- Release Date: 1985 10
- Genre: Action
- Style: 2D Action
Game Description
Armed with nothing but an ice hammer and a thick coat, your job in Ice Climber is to climb 32 multi-leveled mountains. Before you begin the game, you can choose the mountain on which you would like to start. Each mountain is basically a series of platforms, many of them covered in ice.
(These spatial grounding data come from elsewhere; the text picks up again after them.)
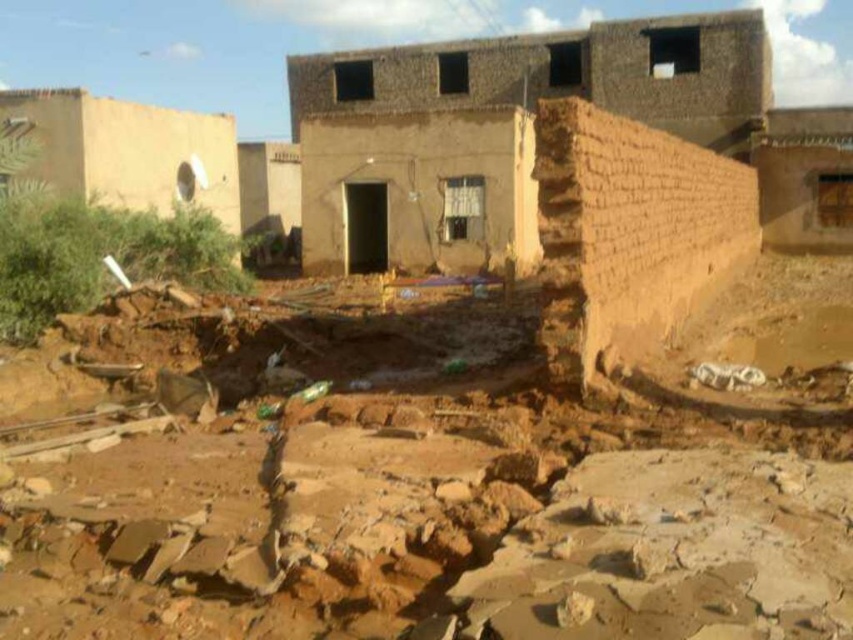 Question: Observing the image, what is the correct spatial positioning of brown clay mud at center in reference to brown mud-brick house at center?

Choices:
 (A) right
 (B) left

Answer: (A)

Question: From the image, what is the correct spatial relationship of brown clay mud at center in relation to brown mud-brick house at center?

Choices:
 (A) above
 (B) below

Answer: (B)

Question: Is brown clay mud at center positioned in front of brown mud-brick house at center?

Choices:
 (A) yes
 (B) no

Answer: (A)

Question: Among these points, which one is farthest from the camera?

Choices:
 (A) (650, 67)
 (B) (235, 422)

Answer: (A) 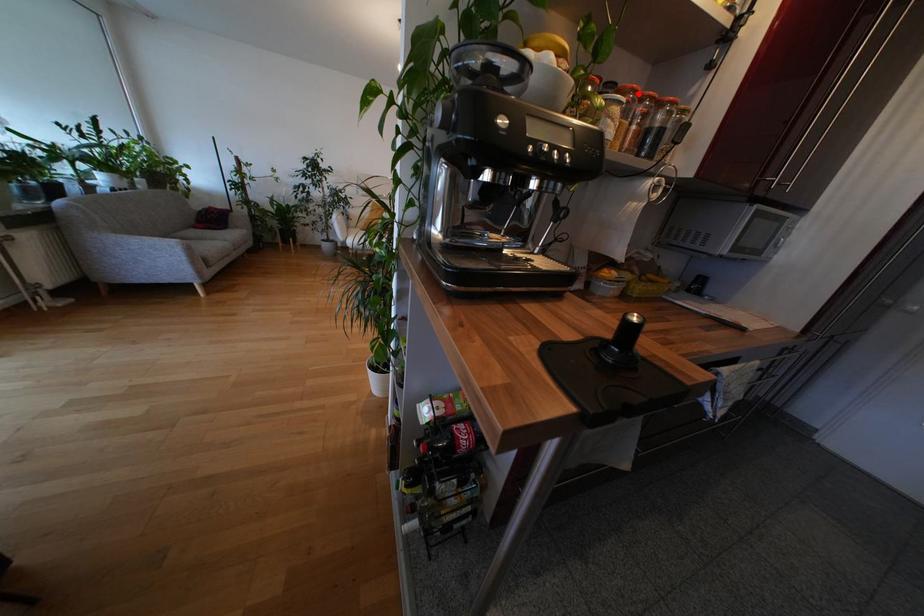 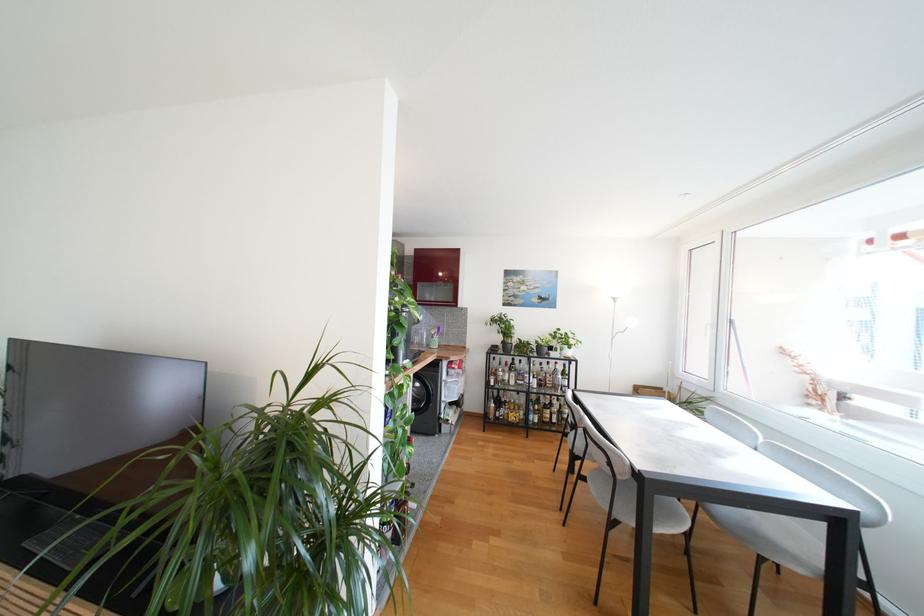 Question: I am providing you with two images of the same scene from different viewpoints. A red point is marked on the first image. Is the red point's position out of view in image 2?

Choices:
 (A) Yes
 (B) No

Answer: (A) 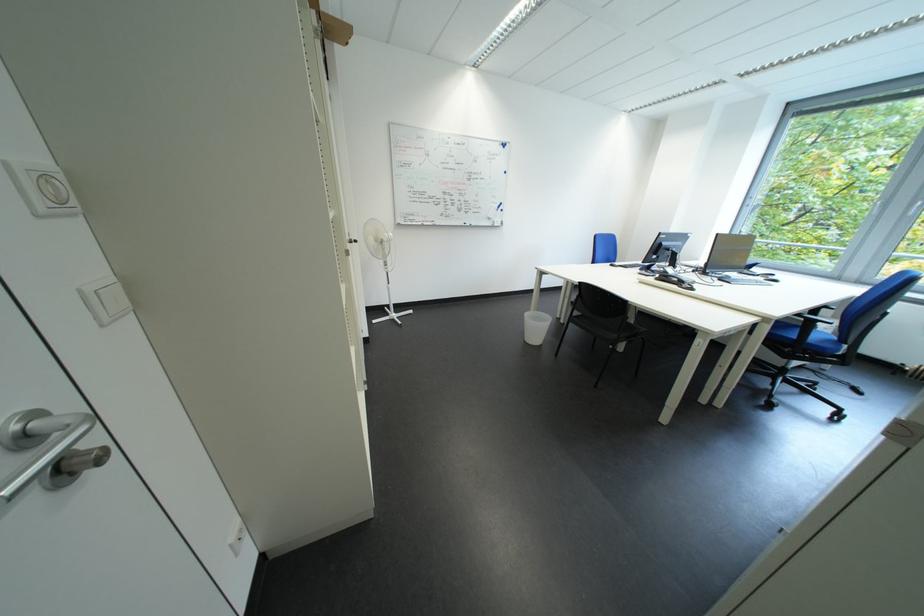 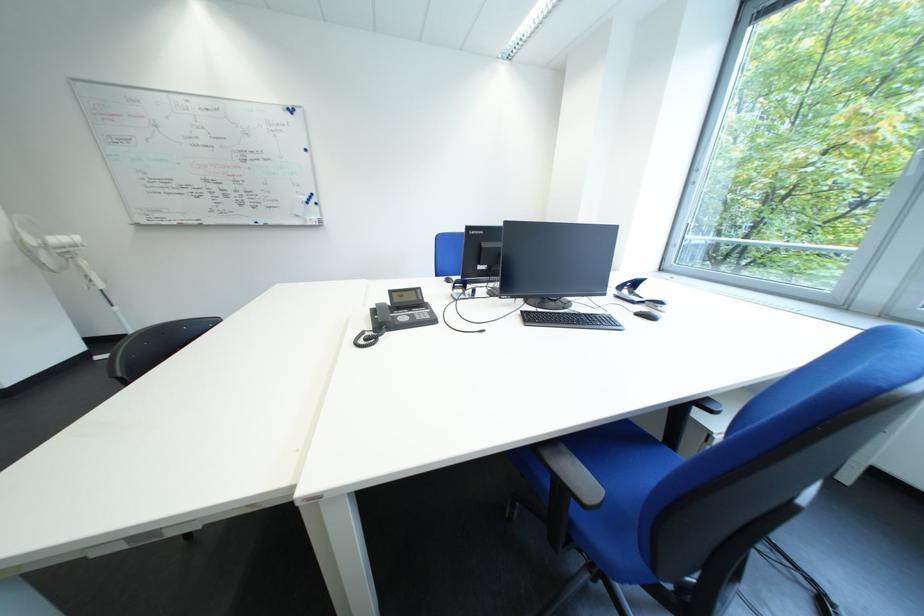 In a continuous first-person perspective shot, in which direction is the camera moving?

The movement direction of the cameraman is right, forward. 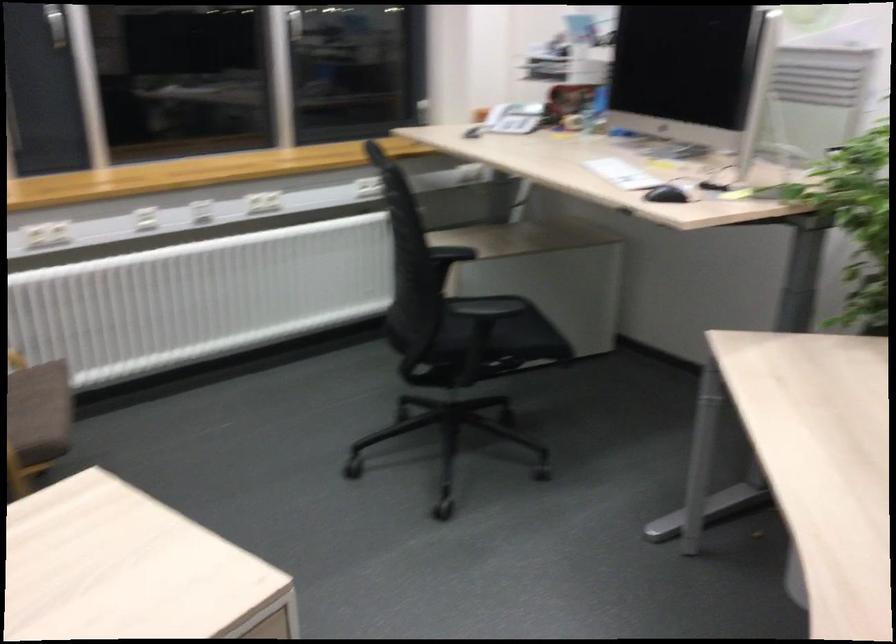 The height and width of the screenshot is (644, 896). I want to click on black chair sitting surface, so click(x=513, y=326). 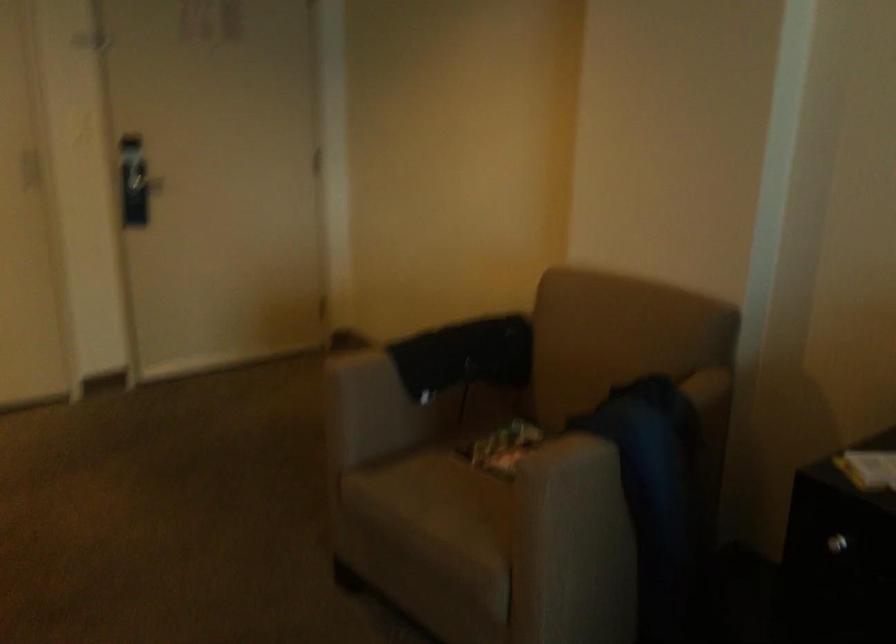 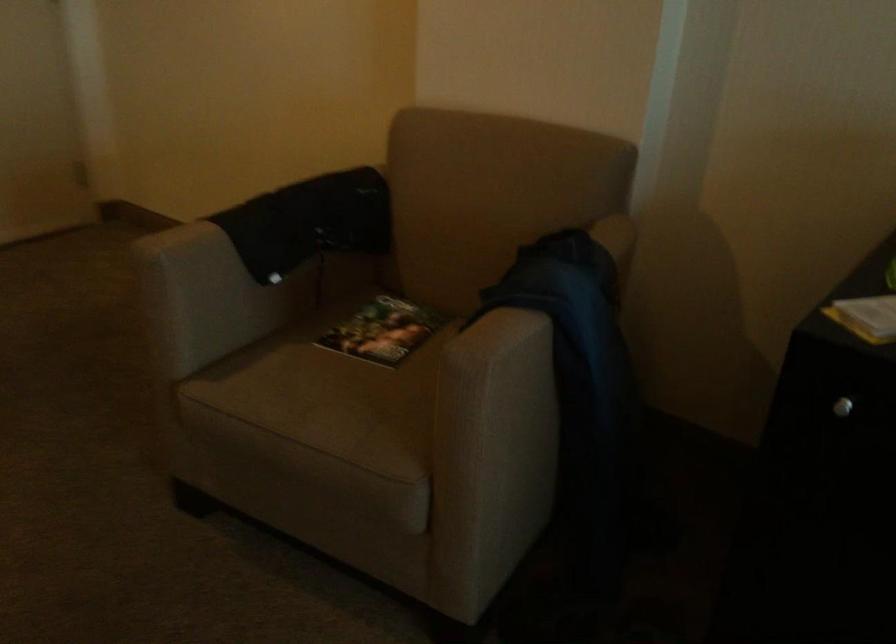 Locate, in the second image, the point that corresponds to (x=449, y=504) in the first image.

(330, 404) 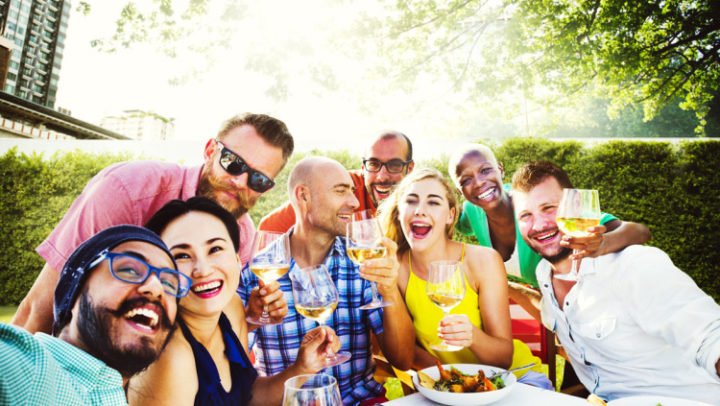 Where is `wine glasses`? This screenshot has height=406, width=720. wine glasses is located at coordinates (569, 218), (441, 280), (369, 244), (317, 298), (274, 263). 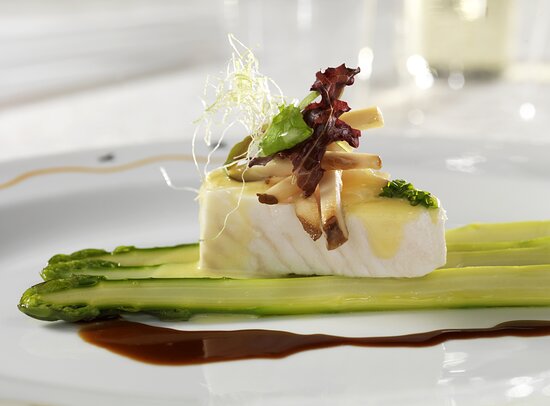 Find the location of a particular element. cup is located at coordinates (473, 36). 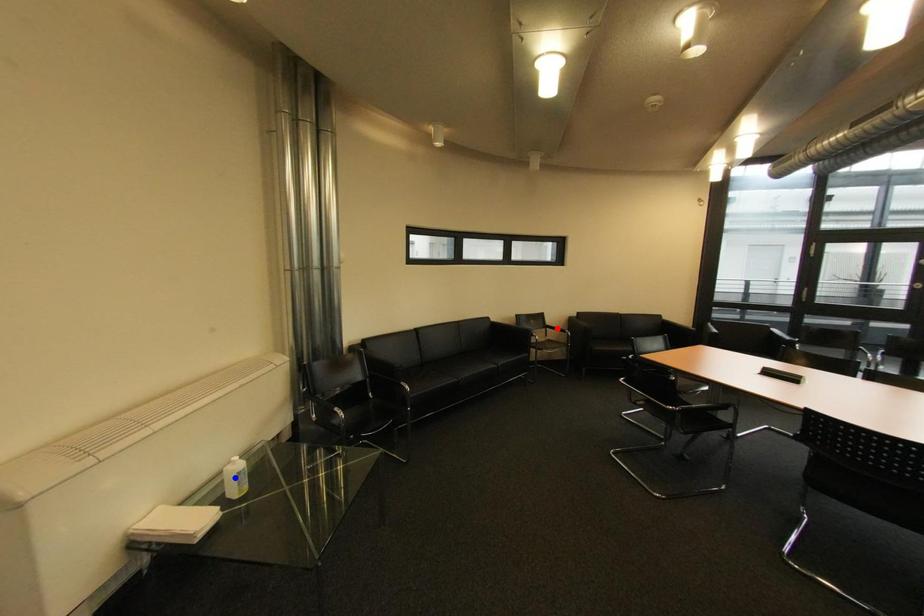 Question: Two points are marked on the image. Which point is closer to the camera?

Choices:
 (A) Blue point is closer.
 (B) Red point is closer.

Answer: (A) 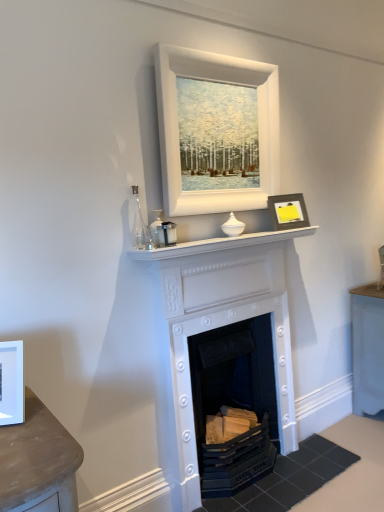 Question: Does white matte picture frame at left, the third picture frame positioned from the back, have a smaller size compared to white matte picture frame at upper center, the 2th picture frame viewed from the back?

Choices:
 (A) yes
 (B) no

Answer: (A)

Question: From a real-world perspective, does white matte picture frame at left, the third picture frame positioned from the back, stand above white matte picture frame at upper center, which is the 1th picture frame in top-to-bottom order?

Choices:
 (A) no
 (B) yes

Answer: (A)

Question: Is white matte picture frame at left, placed as the first picture frame when sorted from front to back, shorter than white matte picture frame at upper center, the 2th picture frame viewed from the back?

Choices:
 (A) yes
 (B) no

Answer: (A)

Question: Considering the relative sizes of white matte picture frame at left, the 1th picture frame in the bottom-to-top sequence, and white matte picture frame at upper center, which is the 1th picture frame in top-to-bottom order, in the image provided, is white matte picture frame at left, the 1th picture frame in the bottom-to-top sequence, taller than white matte picture frame at upper center, which is the 1th picture frame in top-to-bottom order,?

Choices:
 (A) no
 (B) yes

Answer: (A)

Question: Does white matte picture frame at left, placed as the first picture frame when sorted from front to back, appear on the left side of white matte picture frame at upper center, the 2th picture frame viewed from the back?

Choices:
 (A) yes
 (B) no

Answer: (A)

Question: Looking at their shapes, would you say white matte picture frame at left, the 1th picture frame in the bottom-to-top sequence, is wider or thinner than matte black frame at upper right, which is the 3th picture frame in front-to-back order?

Choices:
 (A) thin
 (B) wide

Answer: (B)

Question: From the image's perspective, is white matte picture frame at left, the 1th picture frame in the bottom-to-top sequence, above or below matte black frame at upper right, which is the 3th picture frame in front-to-back order?

Choices:
 (A) below
 (B) above

Answer: (A)

Question: Is point (11, 356) closer or farther from the camera than point (284, 216)?

Choices:
 (A) farther
 (B) closer

Answer: (B)

Question: In terms of size, does white matte picture frame at left, which is the third picture frame in top-to-bottom order, appear bigger or smaller than matte black frame at upper right, arranged as the second picture frame when ordered from the bottom?

Choices:
 (A) big
 (B) small

Answer: (B)

Question: Considering the positions of point (256, 322) and point (13, 348), is point (256, 322) closer or farther from the camera than point (13, 348)?

Choices:
 (A) farther
 (B) closer

Answer: (A)

Question: Based on their sizes in the image, would you say white painted wood fireplace at center, placed as the 1th fireplace when sorted from bottom to top, is bigger or smaller than white matte picture frame at left, the 1th picture frame in the bottom-to-top sequence?

Choices:
 (A) big
 (B) small

Answer: (A)

Question: In terms of height, does white painted wood fireplace at center, arranged as the 2th fireplace when viewed from the top, look taller or shorter compared to white matte picture frame at left, placed as the first picture frame when sorted from front to back?

Choices:
 (A) short
 (B) tall

Answer: (B)

Question: From the image's perspective, is white painted wood fireplace at center, placed as the 1th fireplace when sorted from bottom to top, positioned above or below white matte picture frame at left, which ranks as the 1th picture frame in left-to-right order?

Choices:
 (A) below
 (B) above

Answer: (A)

Question: In the image, is white matte picture frame at upper center, placed as the second picture frame when sorted from front to back, positioned in front of or behind white glossy mantle at center?

Choices:
 (A) front
 (B) behind

Answer: (B)

Question: Would you say white matte picture frame at upper center, placed as the second picture frame when sorted from front to back, is inside or outside white glossy mantle at center?

Choices:
 (A) outside
 (B) inside

Answer: (A)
To achieve your mountain-climbing goal, you must break holes in the floors above you so you can jump up to higher and higher platforms. When you make it to the top of each mountain, you will enter a timed bonus round in which you will gather vegetables while jumping up on platforms. If you make it to the top in the bonus round, you1ll get extra points.While you are scaling the icy slopes (knocking holes in and jumping up on platforms), Toppies will sometimes fill in the holes you have made. Also, Polar Bears will cause avalanches, and Nitpicker birds and other pests will try to knock you off of the mountains. You can clock these creeps with your hammer to remove them from the screen.
You can play Ice Climber by yourself or team up with a friend. If you ascend a mountain too rapidly in the two-player mode, your partner is left behind, biting the proverbial dust.
~ Brett Alan Weiss, All Game Guide
Review: Overall
Your job in Ice Climber is to ascend 32 multi-leveled mountains consisting of a series of platforms. Since many of them are covered in ice, players use a hammer to break holes in the floors above so they can jump to higher platforms. While scaling the slopes, various creatures will try to fill the holes, cause avalanches, and knock you off the mountain. As an NES launch title, the graphics and sound effects are pleasingly simple and arcade-like, but the controls are sluggish at times, making the game more frustrating than it is satisfying.The most unusual thing about Ice Climber is that you can choose which of the 32 levels you want to play without the aid of any secret codes. (Not to mention the fact that 32 levels is pretty big for an NES game.) This level select option is very important, because most people would otherwise never get anywhere near the end of the game. After the first few levels, Ice Climber gets pretty challenging. With lots of practice, a steady hand, and a healthy dose of patience, more experienced gamers will have at least a modicum of success playing the game, but younger folks and beginners may give up on the harder levels. If you couldn't select your own level to play, this would be a somewhat frustrating game. If you get tired of trying to get past level 16, simply start the game over at 17. Or, if you are determined to succeed, play level 16 again and again until you get it right, without having to repeat the earlier levels over and over.
The running, jumping, hammer-whacking action in Ice Climber is a challenge, but it's not overly exciting. I like the concept well enough, but the execution could use a little work. The character you control is uncoordinated and the controls are sluggish. It's difficult to scale many of the mountains, but playing the game feels more frustrating than it does satisfying, even when you make it to the top. In the later levels, victory occurs only after a series of frustrated attempts to reach each platform. I don't want the game to be easier; I just want it to be a little smoother and more entertaining.
If Ice Climber actually had some mountain climbing in it, it would probably be a better and more interesting game. Instead of just walking across and jumping on platforms, why not arm the Ice Climber with some mountain climbing tools and put him to work scaling Pike's Peak or Everest. What we've got is a sub par but challenging platform game with forgettable characters, less than mediocre game play, and a whole bunch of levels.